Using the Xmark benchmark (found at http://monetdb.cwi.nl/xml/index.html) I tried to pare a really big file using SAX (doing nothing but parsing). When piping the output of <xmarkbinary> -f 20 through sax (approx. 2GB) I got the following: java.lang.RuntimeException: Internal Error: fPreviousChunk == NULL at org.apache.xerces.framework.XMLParser.parse(XMLParser.java:1094) at niagara.search_engine.xmark.DummyParser.main(DummyParser.java:22) For values of -f such as 10,15,18 there is no problem. The binary can be made using the file at http://monetdb.cwi.nl/xml/Assets/unix.c
I reproduced this. The problem is the input file is more than 2^31 bytes long. The offset (XMLEntityReader.fCurrentOffset) hence wraps around to a negative number. Shortly after xerces falls over in org.apache.xerces.utils.UTF8DataChunk.addSymbol I don't know what should be done. I would guess this is a WONTFIX, but the error messages could be improved. Difficult to choose best place to catch it though; I would assume that a minor change in the file would cause the sympton (i.e. the exact place things go wrong) to be very different. The value of the argument offset to UTF8DataChunk.addSymbol when it crashes is -2147483551, there have been numerous calls to addSymbol with very large values of offset near Integer.MAX_VALUE.
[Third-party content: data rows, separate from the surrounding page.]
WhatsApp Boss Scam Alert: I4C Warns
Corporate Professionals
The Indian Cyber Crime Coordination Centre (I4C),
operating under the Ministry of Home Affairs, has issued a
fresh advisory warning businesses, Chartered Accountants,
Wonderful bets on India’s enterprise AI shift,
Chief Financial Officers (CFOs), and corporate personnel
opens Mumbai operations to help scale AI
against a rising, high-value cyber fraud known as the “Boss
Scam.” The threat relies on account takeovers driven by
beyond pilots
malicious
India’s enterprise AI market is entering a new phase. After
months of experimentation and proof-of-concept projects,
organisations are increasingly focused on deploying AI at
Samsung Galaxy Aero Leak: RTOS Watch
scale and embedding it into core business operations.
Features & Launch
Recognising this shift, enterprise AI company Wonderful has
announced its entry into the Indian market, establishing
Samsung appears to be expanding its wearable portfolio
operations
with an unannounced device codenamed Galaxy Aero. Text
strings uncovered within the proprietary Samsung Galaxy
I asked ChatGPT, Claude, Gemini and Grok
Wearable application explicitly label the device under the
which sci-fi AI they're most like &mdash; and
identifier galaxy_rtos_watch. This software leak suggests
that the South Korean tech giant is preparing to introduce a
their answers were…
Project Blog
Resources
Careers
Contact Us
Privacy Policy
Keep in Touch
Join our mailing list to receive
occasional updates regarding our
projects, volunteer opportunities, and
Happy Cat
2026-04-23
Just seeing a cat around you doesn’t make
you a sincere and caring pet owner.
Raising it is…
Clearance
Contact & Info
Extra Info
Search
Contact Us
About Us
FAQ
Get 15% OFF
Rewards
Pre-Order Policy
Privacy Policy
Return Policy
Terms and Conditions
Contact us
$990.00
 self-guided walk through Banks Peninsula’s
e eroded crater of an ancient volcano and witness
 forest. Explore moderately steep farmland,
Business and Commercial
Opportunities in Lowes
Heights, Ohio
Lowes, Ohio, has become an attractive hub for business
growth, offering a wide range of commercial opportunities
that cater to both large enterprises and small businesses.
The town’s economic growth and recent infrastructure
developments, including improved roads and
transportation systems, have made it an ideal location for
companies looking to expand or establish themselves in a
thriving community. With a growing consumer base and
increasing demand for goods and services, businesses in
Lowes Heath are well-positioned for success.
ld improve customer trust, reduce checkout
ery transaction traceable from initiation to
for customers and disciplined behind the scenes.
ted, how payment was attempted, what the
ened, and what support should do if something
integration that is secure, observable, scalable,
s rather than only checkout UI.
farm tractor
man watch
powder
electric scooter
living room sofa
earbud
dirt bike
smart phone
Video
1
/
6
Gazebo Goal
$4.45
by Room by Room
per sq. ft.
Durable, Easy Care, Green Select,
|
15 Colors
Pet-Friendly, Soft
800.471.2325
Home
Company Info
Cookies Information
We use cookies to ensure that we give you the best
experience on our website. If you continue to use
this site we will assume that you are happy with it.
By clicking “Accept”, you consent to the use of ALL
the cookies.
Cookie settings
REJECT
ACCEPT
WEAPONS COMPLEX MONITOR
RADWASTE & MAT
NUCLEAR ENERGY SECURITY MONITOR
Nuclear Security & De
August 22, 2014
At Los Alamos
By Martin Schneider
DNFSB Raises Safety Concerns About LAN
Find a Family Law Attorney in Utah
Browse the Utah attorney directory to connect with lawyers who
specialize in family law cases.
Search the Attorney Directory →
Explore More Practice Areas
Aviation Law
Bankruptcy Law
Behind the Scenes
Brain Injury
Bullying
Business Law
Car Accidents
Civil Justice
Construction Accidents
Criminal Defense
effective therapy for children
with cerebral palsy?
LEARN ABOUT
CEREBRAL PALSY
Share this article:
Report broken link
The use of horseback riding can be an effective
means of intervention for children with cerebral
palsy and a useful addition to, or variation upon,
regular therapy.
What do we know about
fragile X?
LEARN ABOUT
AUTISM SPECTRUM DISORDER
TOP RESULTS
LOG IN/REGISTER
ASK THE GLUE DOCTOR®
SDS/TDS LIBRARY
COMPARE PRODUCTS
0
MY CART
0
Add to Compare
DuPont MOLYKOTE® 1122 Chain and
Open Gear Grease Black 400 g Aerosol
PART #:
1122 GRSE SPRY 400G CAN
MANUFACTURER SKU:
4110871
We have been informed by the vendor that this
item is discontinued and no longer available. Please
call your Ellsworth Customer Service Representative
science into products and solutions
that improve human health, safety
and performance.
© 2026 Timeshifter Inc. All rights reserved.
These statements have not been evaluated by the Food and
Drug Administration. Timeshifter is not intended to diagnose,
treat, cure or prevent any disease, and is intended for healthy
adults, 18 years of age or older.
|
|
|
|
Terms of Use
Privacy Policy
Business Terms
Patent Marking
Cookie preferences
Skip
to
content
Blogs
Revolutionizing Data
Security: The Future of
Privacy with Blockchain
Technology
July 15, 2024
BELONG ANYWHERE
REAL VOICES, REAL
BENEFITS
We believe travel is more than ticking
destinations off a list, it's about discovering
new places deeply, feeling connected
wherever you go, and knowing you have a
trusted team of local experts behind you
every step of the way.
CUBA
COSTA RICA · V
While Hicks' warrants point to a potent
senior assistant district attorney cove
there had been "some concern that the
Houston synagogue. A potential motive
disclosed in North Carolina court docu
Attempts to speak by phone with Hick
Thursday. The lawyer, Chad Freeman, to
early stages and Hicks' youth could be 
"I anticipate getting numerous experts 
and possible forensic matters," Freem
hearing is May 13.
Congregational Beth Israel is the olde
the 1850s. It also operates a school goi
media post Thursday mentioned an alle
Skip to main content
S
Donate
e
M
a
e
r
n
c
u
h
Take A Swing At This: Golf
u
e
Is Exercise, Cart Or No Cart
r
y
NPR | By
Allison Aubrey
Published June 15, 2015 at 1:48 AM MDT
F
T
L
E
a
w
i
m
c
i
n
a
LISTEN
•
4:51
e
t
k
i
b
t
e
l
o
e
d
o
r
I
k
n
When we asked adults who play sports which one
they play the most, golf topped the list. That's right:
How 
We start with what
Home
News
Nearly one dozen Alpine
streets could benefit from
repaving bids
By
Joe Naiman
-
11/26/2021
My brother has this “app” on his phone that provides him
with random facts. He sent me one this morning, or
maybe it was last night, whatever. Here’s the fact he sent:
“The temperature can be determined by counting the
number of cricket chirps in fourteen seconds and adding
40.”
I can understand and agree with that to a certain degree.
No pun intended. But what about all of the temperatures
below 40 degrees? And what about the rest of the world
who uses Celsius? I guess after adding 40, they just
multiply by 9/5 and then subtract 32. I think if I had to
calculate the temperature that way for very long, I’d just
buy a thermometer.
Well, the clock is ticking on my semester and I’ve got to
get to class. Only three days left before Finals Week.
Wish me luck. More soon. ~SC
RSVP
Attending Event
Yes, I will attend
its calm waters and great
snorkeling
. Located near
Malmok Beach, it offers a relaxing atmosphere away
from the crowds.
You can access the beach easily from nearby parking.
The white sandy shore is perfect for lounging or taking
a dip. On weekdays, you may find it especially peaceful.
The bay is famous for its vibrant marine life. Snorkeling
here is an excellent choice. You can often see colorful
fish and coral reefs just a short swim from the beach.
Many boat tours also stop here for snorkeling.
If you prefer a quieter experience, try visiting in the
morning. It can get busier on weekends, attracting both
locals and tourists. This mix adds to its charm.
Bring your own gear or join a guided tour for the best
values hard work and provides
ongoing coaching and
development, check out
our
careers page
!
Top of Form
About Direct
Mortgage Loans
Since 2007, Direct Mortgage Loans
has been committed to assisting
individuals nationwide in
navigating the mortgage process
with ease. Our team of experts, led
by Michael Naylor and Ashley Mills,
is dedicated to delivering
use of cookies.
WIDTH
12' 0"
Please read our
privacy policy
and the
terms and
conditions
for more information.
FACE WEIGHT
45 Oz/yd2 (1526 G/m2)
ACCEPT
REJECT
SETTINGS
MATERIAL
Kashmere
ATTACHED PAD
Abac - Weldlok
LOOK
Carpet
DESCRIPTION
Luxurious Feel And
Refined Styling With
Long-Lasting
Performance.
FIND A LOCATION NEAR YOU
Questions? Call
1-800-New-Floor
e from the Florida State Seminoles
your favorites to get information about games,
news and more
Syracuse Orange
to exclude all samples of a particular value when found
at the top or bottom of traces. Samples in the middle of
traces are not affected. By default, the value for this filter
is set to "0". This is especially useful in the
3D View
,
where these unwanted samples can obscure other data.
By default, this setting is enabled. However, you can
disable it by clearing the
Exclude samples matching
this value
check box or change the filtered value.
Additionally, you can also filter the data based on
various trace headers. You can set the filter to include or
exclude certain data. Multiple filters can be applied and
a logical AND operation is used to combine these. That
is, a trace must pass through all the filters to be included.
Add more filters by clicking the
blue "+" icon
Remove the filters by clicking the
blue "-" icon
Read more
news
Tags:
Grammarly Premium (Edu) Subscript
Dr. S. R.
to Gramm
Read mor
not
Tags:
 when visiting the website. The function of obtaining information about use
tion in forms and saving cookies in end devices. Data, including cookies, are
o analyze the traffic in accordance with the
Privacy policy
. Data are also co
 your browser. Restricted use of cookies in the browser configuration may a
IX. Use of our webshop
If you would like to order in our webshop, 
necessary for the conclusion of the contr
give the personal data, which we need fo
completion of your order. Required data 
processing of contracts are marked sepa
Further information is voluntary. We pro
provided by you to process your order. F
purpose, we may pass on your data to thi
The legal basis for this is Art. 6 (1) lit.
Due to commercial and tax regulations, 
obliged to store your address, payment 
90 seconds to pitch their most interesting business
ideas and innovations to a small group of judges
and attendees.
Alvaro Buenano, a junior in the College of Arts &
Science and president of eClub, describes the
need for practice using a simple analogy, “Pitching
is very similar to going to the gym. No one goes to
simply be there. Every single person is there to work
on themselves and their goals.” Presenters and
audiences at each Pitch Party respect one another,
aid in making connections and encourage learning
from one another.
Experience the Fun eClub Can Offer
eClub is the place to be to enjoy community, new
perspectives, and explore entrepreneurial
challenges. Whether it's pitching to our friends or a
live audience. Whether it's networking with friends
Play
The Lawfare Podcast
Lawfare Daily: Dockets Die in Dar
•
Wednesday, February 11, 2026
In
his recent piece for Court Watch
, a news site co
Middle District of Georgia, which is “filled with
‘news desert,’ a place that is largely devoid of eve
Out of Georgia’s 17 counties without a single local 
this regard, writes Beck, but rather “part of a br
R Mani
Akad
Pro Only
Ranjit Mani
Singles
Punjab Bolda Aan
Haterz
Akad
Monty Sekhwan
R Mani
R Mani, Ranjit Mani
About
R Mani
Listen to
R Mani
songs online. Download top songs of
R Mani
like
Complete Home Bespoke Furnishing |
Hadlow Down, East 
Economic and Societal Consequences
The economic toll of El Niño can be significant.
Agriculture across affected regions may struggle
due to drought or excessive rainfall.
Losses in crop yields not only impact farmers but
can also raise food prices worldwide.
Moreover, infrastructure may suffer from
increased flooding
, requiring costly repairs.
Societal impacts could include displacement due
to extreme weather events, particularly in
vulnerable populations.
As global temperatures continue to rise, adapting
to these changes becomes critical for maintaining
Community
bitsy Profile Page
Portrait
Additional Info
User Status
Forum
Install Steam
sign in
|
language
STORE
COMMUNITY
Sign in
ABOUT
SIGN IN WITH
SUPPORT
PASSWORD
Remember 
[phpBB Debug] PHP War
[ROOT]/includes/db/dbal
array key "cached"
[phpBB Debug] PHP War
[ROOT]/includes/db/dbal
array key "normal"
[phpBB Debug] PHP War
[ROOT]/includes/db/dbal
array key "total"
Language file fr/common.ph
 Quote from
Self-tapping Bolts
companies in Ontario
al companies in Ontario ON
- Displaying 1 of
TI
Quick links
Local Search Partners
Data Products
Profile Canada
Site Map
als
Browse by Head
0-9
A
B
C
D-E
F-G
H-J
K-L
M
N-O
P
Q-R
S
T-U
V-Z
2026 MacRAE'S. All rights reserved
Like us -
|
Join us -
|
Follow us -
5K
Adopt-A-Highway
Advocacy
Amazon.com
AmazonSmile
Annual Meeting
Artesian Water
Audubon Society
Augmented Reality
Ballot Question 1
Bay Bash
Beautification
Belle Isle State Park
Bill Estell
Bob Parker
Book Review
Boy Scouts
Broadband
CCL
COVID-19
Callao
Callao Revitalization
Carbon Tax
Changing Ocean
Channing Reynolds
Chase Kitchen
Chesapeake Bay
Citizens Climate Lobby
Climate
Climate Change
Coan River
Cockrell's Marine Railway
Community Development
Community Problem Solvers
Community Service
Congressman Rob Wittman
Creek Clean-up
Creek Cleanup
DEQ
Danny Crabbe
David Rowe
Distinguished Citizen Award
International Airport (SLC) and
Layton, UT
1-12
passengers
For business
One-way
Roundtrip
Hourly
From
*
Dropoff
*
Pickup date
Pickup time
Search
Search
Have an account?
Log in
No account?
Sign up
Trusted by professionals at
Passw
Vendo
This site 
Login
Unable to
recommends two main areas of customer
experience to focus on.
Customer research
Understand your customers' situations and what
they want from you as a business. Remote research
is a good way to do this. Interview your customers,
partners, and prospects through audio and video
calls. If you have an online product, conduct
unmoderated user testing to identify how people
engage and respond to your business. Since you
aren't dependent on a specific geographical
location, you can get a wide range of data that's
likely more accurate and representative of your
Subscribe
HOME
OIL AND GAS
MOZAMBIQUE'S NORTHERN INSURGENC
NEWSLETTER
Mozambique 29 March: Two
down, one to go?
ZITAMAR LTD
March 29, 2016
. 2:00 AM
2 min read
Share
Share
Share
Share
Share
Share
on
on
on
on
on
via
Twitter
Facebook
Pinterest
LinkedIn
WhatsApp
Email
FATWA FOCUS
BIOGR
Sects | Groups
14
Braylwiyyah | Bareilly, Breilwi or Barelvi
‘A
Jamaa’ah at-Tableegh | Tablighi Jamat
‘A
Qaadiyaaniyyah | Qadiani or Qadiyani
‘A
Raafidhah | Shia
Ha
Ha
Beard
This is a show-stopper for many applications. Other Java parsers do not have this problem...
While this is true, Xerces 1 is not really where the current focus of the Apache parser development lies at this point. Has anyone tried this with Xerces 2? If it is not a problem, then the answer would be for you to switch to the new version. If the problem does still exists, then the version of this defect should be changed to reflect that. There are a great many things that could be done to improve Xerces 1 at this point, but with limited resources the main development effort is on Xerces 2 now. Considering that Xerces 1 has never been able to parse documents that large, it is not a regression but a limitation of the old architecture that Xerces 1 was based upon.